Pyroelectric lithium niobate electron emission-based ion-pump

Abstract

This work presents a compact ion-pump that utilizes pyroelectricity for ionization of ambient molecules. The pyroelectric ionization is realized by heating a lithium niobate (LiNbO3) crystal with low voltage resistive heating (10 V drive voltage, 0.5 W Joule heating) to generate a high voltage across the poled surface of the crystal. Pyroelectrically generated electrons from the polarized surface of the crystal are accelerated using an electric field generated by both the crystal and external titanium (Ti) electrodes biased at ±300 V, which results in the ionization of molecules in the chamber. The low collector current in the pA range ensures that the power consumed due to ionization current is lower than the LiNbO3 heating power. The ionized gas molecules are accelerated toward the Ti collector electrodes where they are implanted owing to large acceleration produced by the collector electrodes. The system is configured as a sputter pump for gettering ions to reduce chamber pressure from the baseline value of 1.4 μTorr with just the external pump to 1.1 μTorr by incorporating the LiNbO3 pump.
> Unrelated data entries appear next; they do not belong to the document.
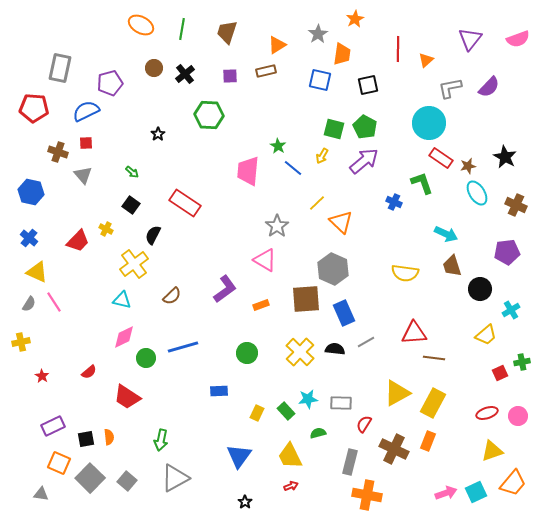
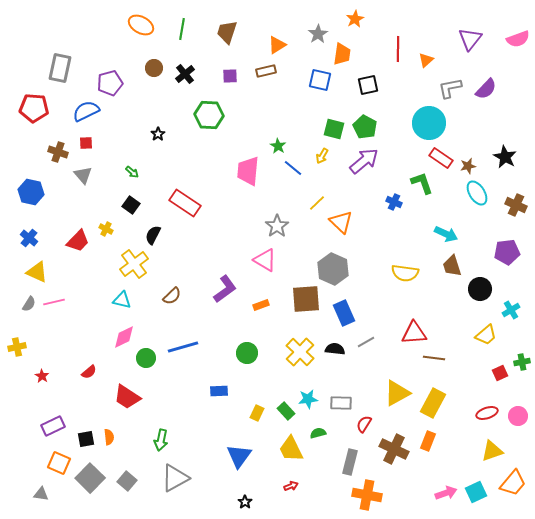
purple semicircle at (489, 87): moved 3 px left, 2 px down
pink line at (54, 302): rotated 70 degrees counterclockwise
yellow cross at (21, 342): moved 4 px left, 5 px down
yellow trapezoid at (290, 456): moved 1 px right, 7 px up
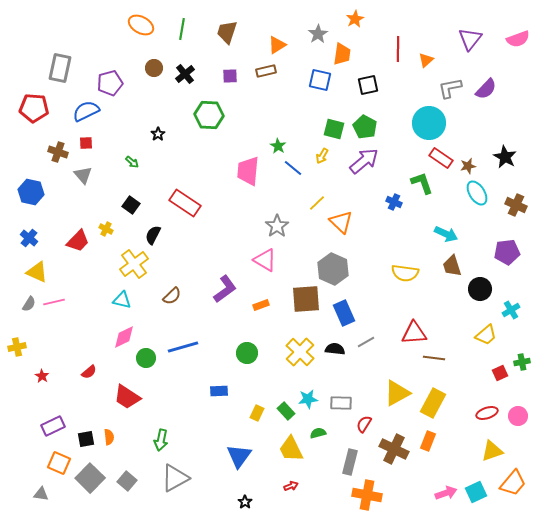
green arrow at (132, 172): moved 10 px up
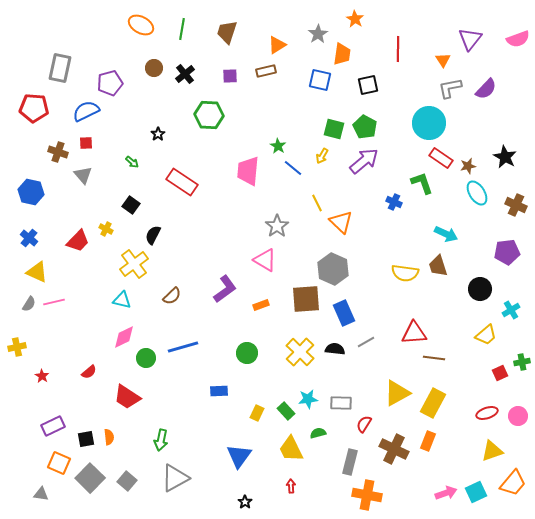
orange star at (355, 19): rotated 12 degrees counterclockwise
orange triangle at (426, 60): moved 17 px right; rotated 21 degrees counterclockwise
red rectangle at (185, 203): moved 3 px left, 21 px up
yellow line at (317, 203): rotated 72 degrees counterclockwise
brown trapezoid at (452, 266): moved 14 px left
red arrow at (291, 486): rotated 72 degrees counterclockwise
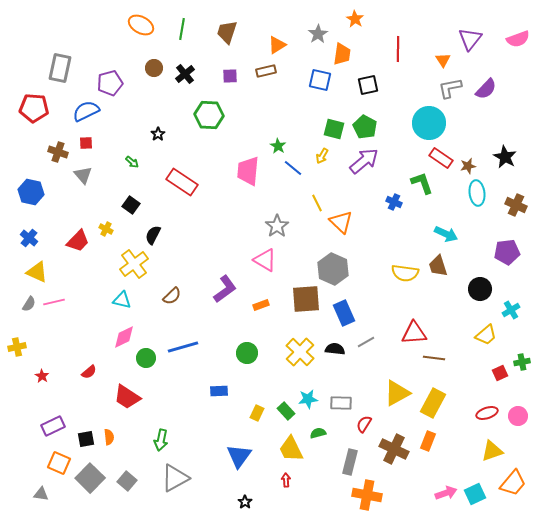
cyan ellipse at (477, 193): rotated 25 degrees clockwise
red arrow at (291, 486): moved 5 px left, 6 px up
cyan square at (476, 492): moved 1 px left, 2 px down
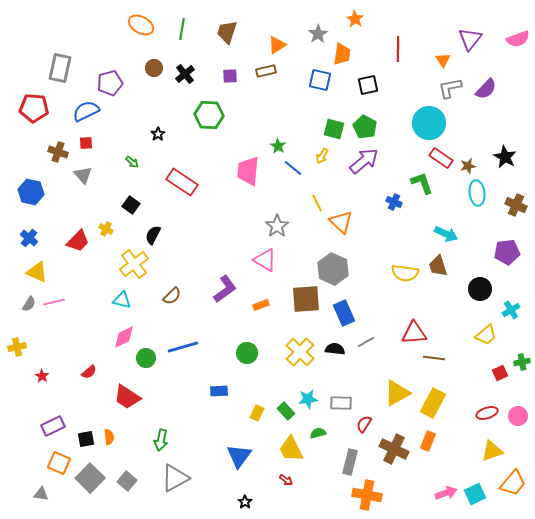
red arrow at (286, 480): rotated 128 degrees clockwise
The proof-of-concept of the pyroelectric pumping mechanism is demonstrated using a 140 cm3 stainless steel vacuum chamber, with supplementary turbomolecular and diaphragm pumps and demonstrates that a 50 s thermal cycling of the crystal is optimal for the ion-pump. Pumping action was measured with a Pirani gauge and a hot cathode ion gauge. Analytical modeling and experimental results for pumping speed calculations showed a good match during high-pressure pumping.